That's correct, but I meant to ask this: How is your proposed grant better than the following example, where a fee is paid to bring a custodian's own funds to the peg? (9000 NBT is the mined amount in this example)
1) Grant a custodian 9000 + 25% NBT, which they keep
2) One week later (to simulate the mining period), the custodian puts BTC worth 9000 NBT of buy support on market
3) As that BTC sells, the custodian moves the NBT to the sell side of the market
4) As that NBT is sold, the custodian prepares dividend payments
Is this model, in effect, the same as your proposal, but without the mining variability risk/reward? Note that this leaves shareholder funds in custodian hands for a possibly lengthy amount of time, because the wall(s) may take a long time to fully sell.

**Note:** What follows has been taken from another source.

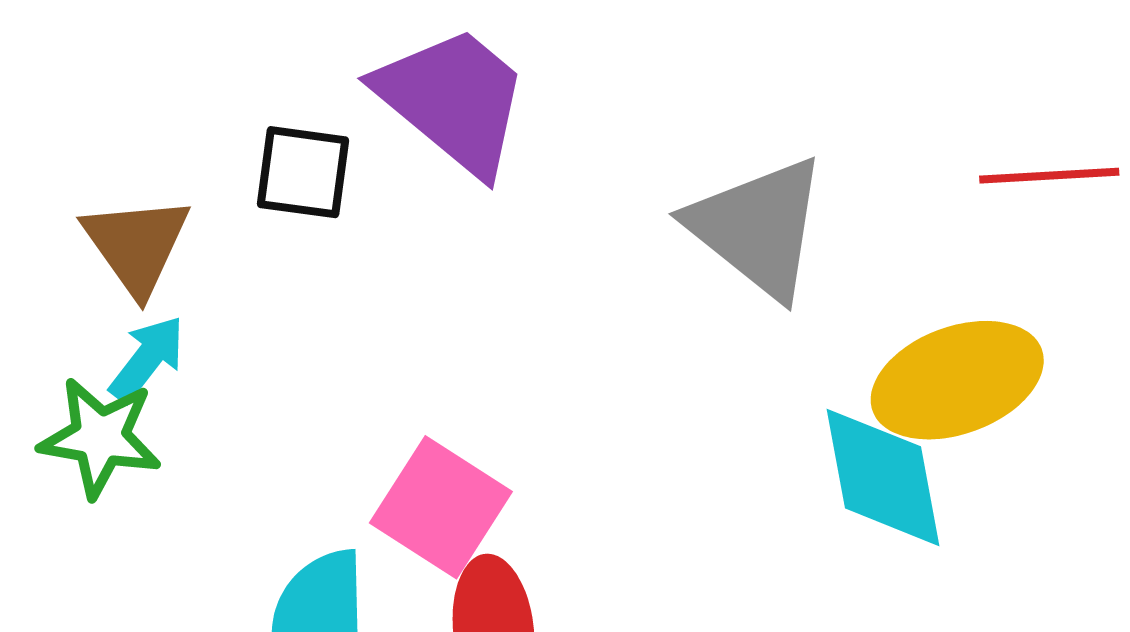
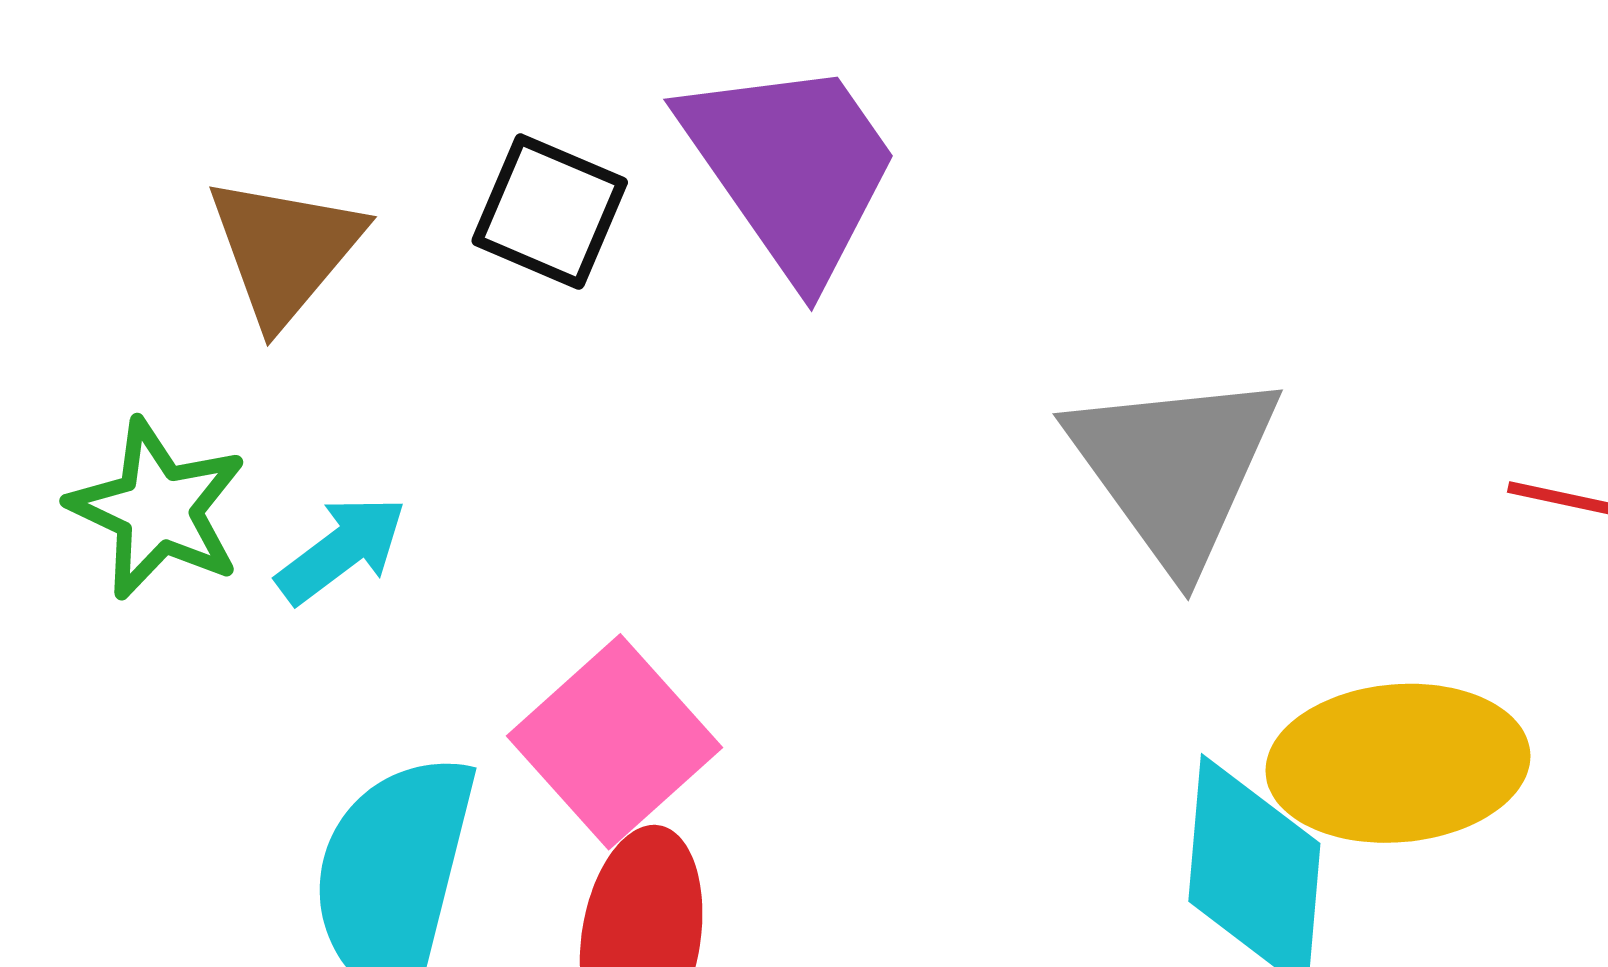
cyan arrow: (147, 359) -> (342, 550), moved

Now, compare that model to the following:
1) Grant a custodian 25% of 9000 NBT in fees (but not the base 9000 NBT amount)
2) Custodian brings 9000 NBT-worth of BTC of their own funds to the buy side immediately
3) Custodian supports the peg under the same plan as before, but this time, keeps the funds at the end instead of distributing dividends. Buy wall -> Sell wall -> Withdraw support.
I could be wrong, but I think this simpler model is the same peg support mechanism, except with immediate support instead of one-week-delayed support, and without the extra 9000 NBT granted and paid as dividends. In a strange twist, I think this could be made equivalent with the following final step:
4) At the conclusion of the support lifetime, issue a second grant of 9000 NBT to the custodian, which they keep. They immediately pay out 9000 NBT worth of dividends out of their own funds.
Is this also equivalent to the draft proposal under discussion (but without the extended period of dividend-bound funds under custodian control)? Please correct anything I've overlooked.